It sometimes takes a mystic to pierce through the familiar aspects of our Catholic faith and help us appreciate them anew.
That’s what St. John Paul II did for me and my Eucharistic devotion.
I had long appreciated the gift of the Eucharist. Through my young-adult years, I frequented Holy Communion and regularly visited adoration chapels. When I started as a professor, I taught many classes on the mystery of the Mass. But in 2003, St. John Paul II wrote something that transformed they way I viewed — and personally experienced — Holy Communion.
He once wrote about what it would have been like for the Blessed Virgin Mary to receive the Eucharist for the very first time.
Whoa — I had never thought about that before!

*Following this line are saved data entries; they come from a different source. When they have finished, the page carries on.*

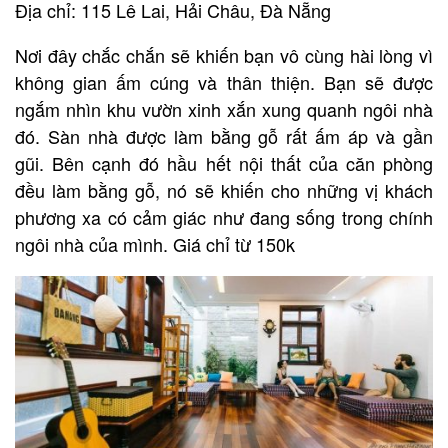
Địa chỉ: 115 Lê Lai, Hải Châu, Đà Nẵng
Nơi đây chắc chắn sẽ khiến bạn vô cùng hài lòng vì
không gian ấm cúng và thân thiện. Bạn sẽ được
ngắm nhìn khu vườn xinh xắn xung quanh ngôi nhà
đó. Sàn nhà được làm bằng gỗ rất ấm áp và gần
gũi. Bên cạnh đó hầu hết nội thất của căn phòng
đều làm bằng gỗ, nó sẽ khiến cho những vị khách
phương xa có cảm giác như đang sống trong chính
ngôi nhà của mình. Giá chỉ từ 150k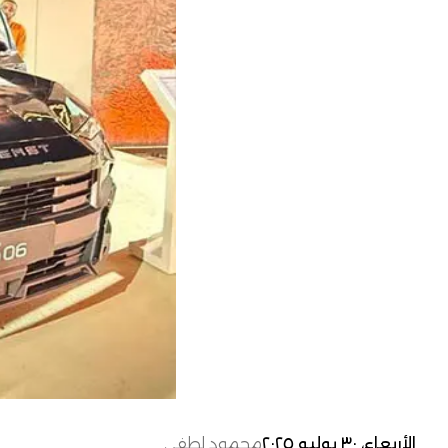
الأربعاء، ٣٠ يوليو ٢٠٢٥
محمود لطفي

We don’t know for sure when Mary’s first Communion would have taken place. Perhaps it was sometime after the Ascension or after Pentecost. But imagine being Mary in that moment: One of the apostles offers the Eucharistic sacrifice somewhere in Jerusalem or Galilee. Many of the original disciples are present. Mary is there, too, attending her first Mass.

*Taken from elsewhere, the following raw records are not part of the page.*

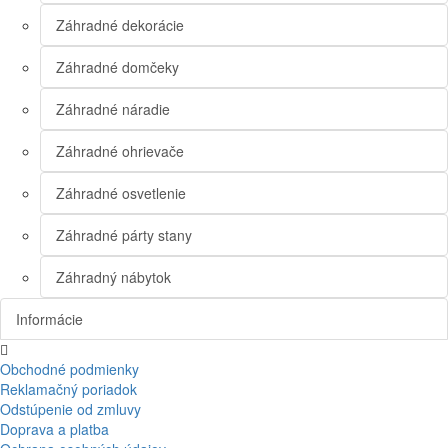
Záhradné dekorácie
Záhradné domčeky
Záhradné náradie
Záhradné ohrievače
Záhradné osvetlenie
Záhradné párty stany
Záhradný nábytok
Informácie
Obchodné podmienky
Reklamačný poriadok
Odstúpenie od zmluvy
Doprava a platba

She had not been at the Last Supper. She would have heard from the apostles what Jesus commanded them that night: to take bread and wine, to offer his Body and Blood, and to “do this in memory of me.” Now she participates in these sacred mysteries of the Eucharist for the very first time.
Imagine her watching the apostles take the bread and the wine and then hearing them say those words, “This is my body. … This is my blood.” Then imagine her receiving the Eucharist: the Body and Blood of her own Son dwelling inside her again!